**EXERCISE INPUTS:**
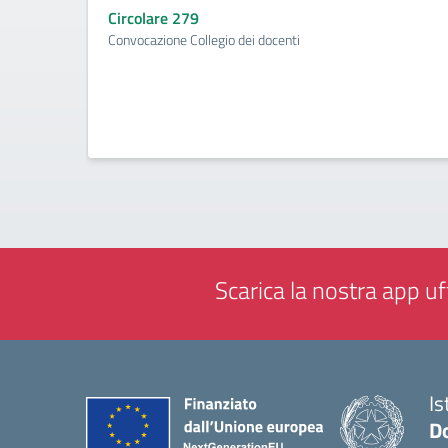
Circolare 279
Convocazione Collegio dei docenti
Scarica la nostra app uff
Is
D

**INSTRUCTIONS TO FOLLOW:** The line containing "Convocazione Collegio dei docenti" and all lines after it, to the end of the records, are to be output exactly and alone.

**TASK ANSWER:**
Convocazione Collegio dei docenti
Scarica la nostra app uff
Is
D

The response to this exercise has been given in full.